Well, apparently, Melania can sit in perfect silence from the first sip of soup to the last draught of coffee. “There are some people, like the wife of [French] President Emmanuel Macron, she can chat with,” says Jordan. But usually it is a total nightmare. She is known as “a tough one to sit next to”. In this, as in so many other things, says Jordan, “she has broken the mould for expectations.”
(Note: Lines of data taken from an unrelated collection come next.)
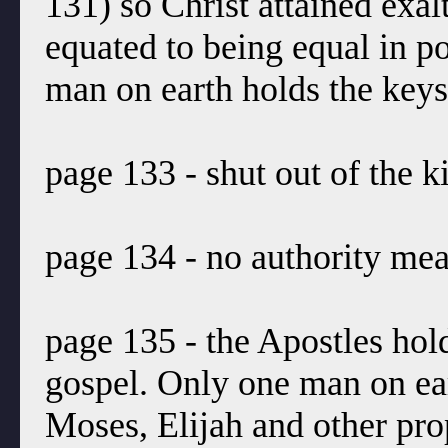
131) so Christ attained exal
equated to being equal in 
man on earth holds the keys
page 133 - shut out of the 
page 134 - no authority mean
page 135 - the Apostles hold
gospel. Only one man on ea
Moses, Elijah and other prop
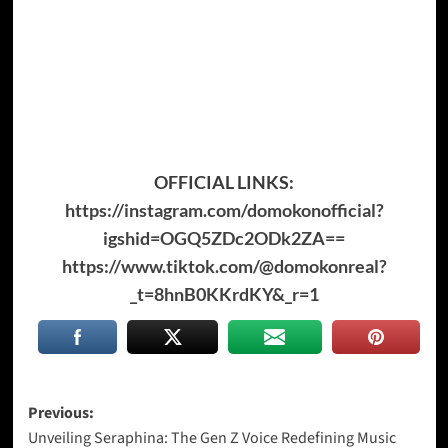
OFFICIAL LINKS:
https://instagram.com/domokonofficial?
igshid=OGQ5ZDc2ODk2ZA==
https://www.tiktok.com/@domokonreal?
_t=8hnB0KKrdKY&_r=1
Post
Previous:
Unveiling Seraphina: The Gen Z Voice Redefining Music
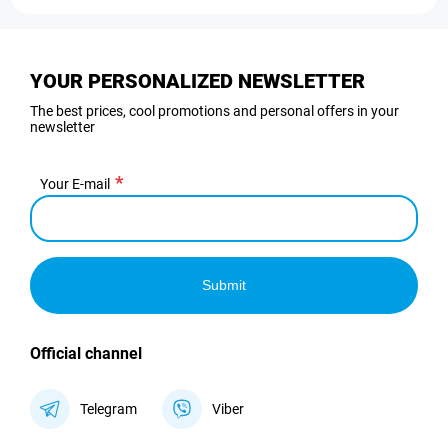
YOUR PERSONALIZED NEWSLETTER
The best prices, cool promotions and personal offers in your
newsletter
Your E-mail
Submit
Official channel
Telegram
Viber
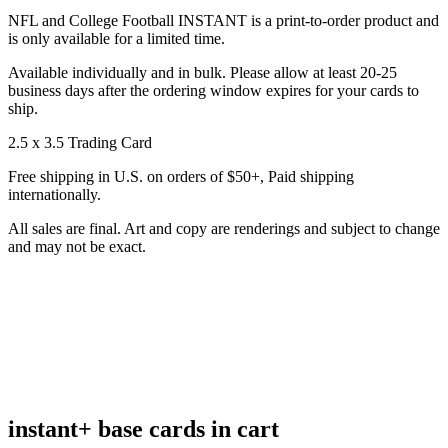
NFL and College Football INSTANT is a print-to-order product and
is only available for a limited time.
Available individually and in bulk. Please allow at least 20-25
business days after the ordering window expires for your cards to
ship.
2.5 x 3.5 Trading Card
Free shipping in U.S. on orders of $50+, Paid shipping
internationally.
All sales are final. Art and copy are renderings and subject to change
and may not be exact.
instant+ base cards in cart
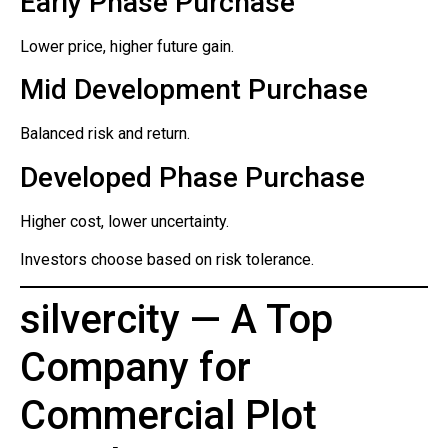
Early Phase Purchase
Lower price, higher future gain.
Mid Development Purchase
Balanced risk and return.
Developed Phase Purchase
Higher cost, lower uncertainty.
Investors choose based on risk tolerance.
silvercity — A Top
Company for
Commercial Plot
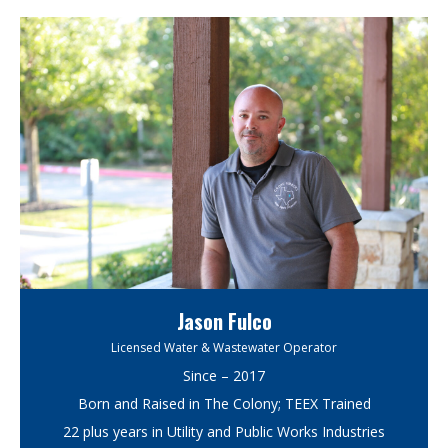
Jason Fulco
Licensed Water & Wastewater Operator
Since – 2017
Born and Raised in The Colony; TEEX Trained
22 plus years in Utility and Public Works Industries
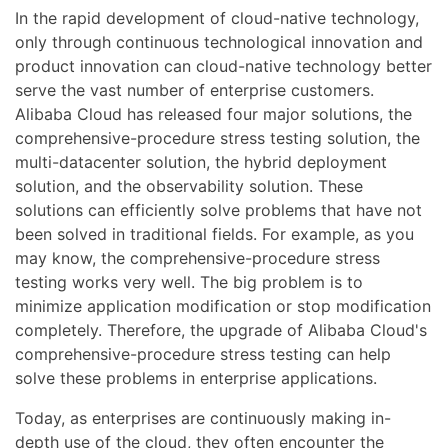
In the rapid development of cloud-native technology,
only through continuous technological innovation and
product innovation can cloud-native technology better
serve the vast number of enterprise customers.
Alibaba Cloud has released four major solutions, the
comprehensive-procedure stress testing solution, the
multi-datacenter solution, the hybrid deployment
solution, and the observability solution. These
solutions can efficiently solve problems that have not
been solved in traditional fields. For example, as you
may know, the comprehensive-procedure stress
testing works very well. The big problem is to
minimize application modification or stop modification
completely. Therefore, the upgrade of Alibaba Cloud's
comprehensive-procedure stress testing can help
solve these problems in enterprise applications.
Today, as enterprises are continuously making in-
depth use of the cloud, they often encounter the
All of which tends to make her more interesting, if not at dinner. Jordan has wormed out extraordinary details, all very hard won. Before she interviewed Melania, in 2016, Trump insisted that he speak with her first. There is “a solidity” to Melania, he told Jordan. This seems right—the first lady can seem almost intransigent. At Trump’s Florida resort, Mar-a-Lago, the president wanders about asking people if their club sandwich was any good, while Melania sits by the pool reading and no one dares to bother her, Jordan writes.
But when Jordan interviewed her, she found her “absolutely delightful, normal to talk to”. She has also seen Melania more recently, at events. “I saw her backstage,” she says. “Then I saw her go on stage. It is like two different people.”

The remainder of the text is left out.